Absurdalne pytanie o Dodę i jej byłego w "Milionerach". Znałbyś odpowiedź?

Nowi "Milionerzy" coraz bardziej zaskakują pojawiającymi się pytaniami. Zaczęło się od pytania o Jarosława Kaczyńskiego. Teraz trzeba było popisać się znajomością wiedzy z poziomu portali plotkarskich.

"Milionerzy" powrócili w tym roku na antenę TVN-u po ponad sześciu latach przerwy. Wokół pytań, jakie pojawiają się w nowych odcinkach, od samego początku trwają kontrowersje.
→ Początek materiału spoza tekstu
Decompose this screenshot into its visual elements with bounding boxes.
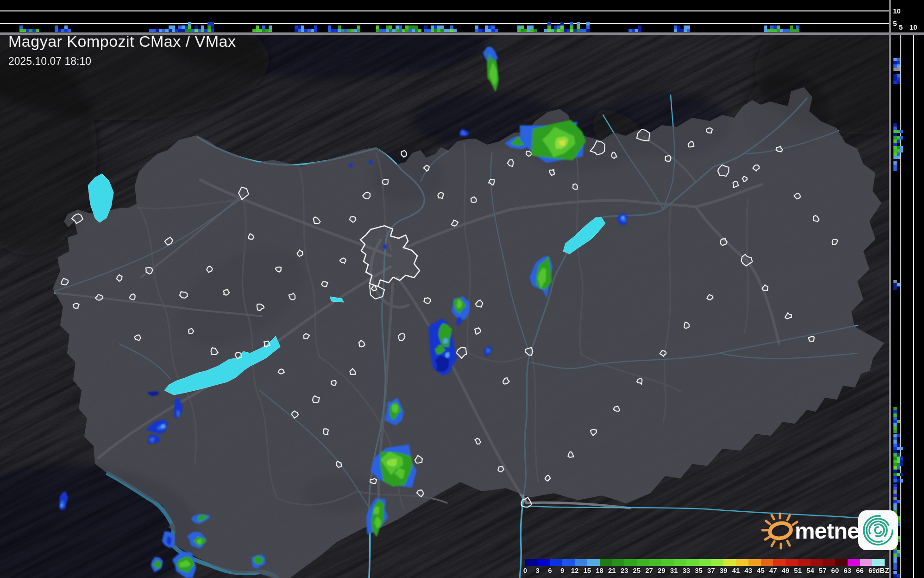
- legend-tick-label: 25: [633, 566, 641, 574]
- city-outline: [278, 369, 284, 374]
- legend-unit-label: dBZ: [875, 566, 889, 574]
- legend-tick-label: 43: [744, 566, 752, 574]
- legend-cell: [562, 559, 575, 566]
- panel-separator-vertical: [889, 0, 891, 578]
- city-outline: [146, 267, 153, 274]
- legend-cell: [600, 559, 612, 566]
- legend-cell: [761, 559, 773, 566]
- city-outline: [383, 179, 389, 184]
- radar-composite-image: 10 5 5 10 Magyar Kompozit CMax / VMax 20…: [0, 0, 924, 578]
- city-outline: [207, 267, 212, 273]
- dbz-color-scale: 0369121518212325272931333537394143454749…: [525, 559, 896, 578]
- legend-tick-label: 66: [856, 566, 864, 574]
- legend-tick-label: 21: [608, 566, 616, 574]
- legend-tick-label: 47: [769, 566, 777, 574]
- legend-cell: [550, 559, 563, 566]
- city-outline: [666, 155, 671, 161]
- sun-icon: [762, 514, 797, 548]
- right-axis-label-10: 10: [910, 23, 918, 31]
- legend-cell: [587, 559, 600, 566]
- legend-cell: [835, 559, 848, 566]
- city-outline: [331, 381, 336, 386]
- legend-tick-label: 0: [523, 566, 527, 574]
- legend-tick-label: 60: [831, 566, 839, 574]
- city-outline: [424, 298, 430, 303]
- legend-tick-label: 12: [571, 566, 579, 574]
- city-outline: [720, 239, 727, 245]
- legend-cell: [674, 559, 686, 566]
- legend-tick-label: 9: [560, 566, 564, 574]
- city-outline: [73, 303, 79, 308]
- legend-tick-label: 57: [819, 566, 827, 574]
- right-profile-panel: [891, 0, 924, 578]
- legend-cell: [723, 559, 736, 566]
- top-axis-label-5: 5: [893, 19, 897, 27]
- legend-cell: [686, 559, 699, 566]
- legend-cell: [786, 559, 798, 566]
- legend-cell: [711, 559, 723, 566]
- city-outline: [321, 281, 327, 286]
- legend-cell: [798, 559, 811, 566]
- legend-tick-label: 3: [536, 566, 540, 574]
- legend-cell: [661, 559, 674, 566]
- legend-cell: [848, 559, 860, 566]
- legend-cell: [773, 559, 786, 566]
- top-profile-panel: [0, 0, 889, 33]
- page-title: Magyar Kompozit CMax / VMax: [8, 32, 236, 51]
- legend-cell: [525, 559, 538, 566]
- legend-tick-label: 37: [707, 566, 715, 574]
- legend-tick-label: 23: [621, 566, 629, 574]
- city-outline: [573, 184, 578, 190]
- city-outline: [336, 462, 341, 467]
- legend-tick-label: 51: [794, 566, 802, 574]
- legend-cell: [575, 559, 587, 566]
- legend-tick-label: 39: [720, 566, 728, 574]
- app-spiral-icon: [858, 510, 898, 550]
- legend-tick-label: 49: [782, 566, 790, 574]
- legend-tick-label: 31: [670, 566, 678, 574]
- legend-cell: [811, 559, 823, 566]
- legend-cell: [748, 559, 761, 566]
- city-outline: [189, 329, 194, 334]
- legend-tick-label: 54: [806, 566, 814, 574]
- legend-cell: [624, 559, 637, 566]
- legend-tick-label: 15: [583, 566, 591, 574]
- legend-tick-label: 29: [658, 566, 666, 574]
- city-outline: [614, 406, 620, 411]
- legend-tick-label: 33: [683, 566, 691, 574]
- city-outline: [180, 292, 188, 298]
- legend-cell: [860, 559, 873, 566]
- legend-tick-label: 69: [868, 566, 876, 574]
- city-outline: [438, 192, 443, 199]
- legend-tick-label: 27: [645, 566, 653, 574]
- legend-tick-label: 45: [757, 566, 765, 574]
- city-outline: [706, 128, 712, 133]
- city-outline: [526, 151, 532, 156]
- legend-tick-label: 35: [695, 566, 703, 574]
- city-outline: [471, 197, 477, 203]
- city-outline: [223, 290, 229, 295]
- timestamp: 2025.10.07 18:10: [8, 55, 236, 68]
- legend-tick-label: 6: [548, 566, 552, 574]
- city-outline: [550, 170, 554, 175]
- legend-cell: [637, 559, 649, 566]
- city-outline: [808, 337, 814, 342]
- city-outline: [370, 478, 377, 483]
- legend-cell: [649, 559, 662, 566]
- dbz-color-bar: [525, 559, 885, 566]
- legend-cell: [823, 559, 835, 566]
- radar-map: 10 5 5 10: [0, 0, 924, 578]
- right-axis-label-5: 5: [899, 23, 903, 31]
- legend-cell: [736, 559, 748, 566]
- city-outline: [323, 429, 328, 435]
- metnet-logo: metnet: [761, 510, 899, 552]
- title-block: Magyar Kompozit CMax / VMax 2025.10.07 1…: [8, 32, 236, 68]
- top-axis-label-10: 10: [893, 7, 901, 15]
- legend-tick-label: 41: [732, 566, 740, 574]
- legend-tick-label: 18: [596, 566, 603, 574]
- legend-cell: [699, 559, 711, 566]
- wordmark: metnet: [795, 518, 867, 543]
- legend-cell: [612, 559, 624, 566]
- legend-cell: [538, 559, 550, 566]
- legend-cell: [872, 559, 885, 566]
W ostatniej, poniedziałkowej odsłonie teleturnieju nie obyło się bez pytania, które ponownie poruszyło Internet. Tym razem bowiem Hubert Urbański zapytał siedzącą naprzeciw niego zawodniczkę nie o Jarosława Kaczyńskiego czy polskich YouTuberów, a o Dorotę Rabczewską. We wczorajszym odcinku z ust prowadzącego wybrzmiało pytanie: "Doda i Emil Haidar toczyli sądowy spór o zwrot…".

Na Twitterze ponownie rozpętała się burza, a internauci zarzucają producentom programu coraz gorszy dobór pytań. Użytkownicy Twittera grzmią, że znajomość odpowiedzi na pytanie o Dodę to wiedza z poziomu portali plotkarskich.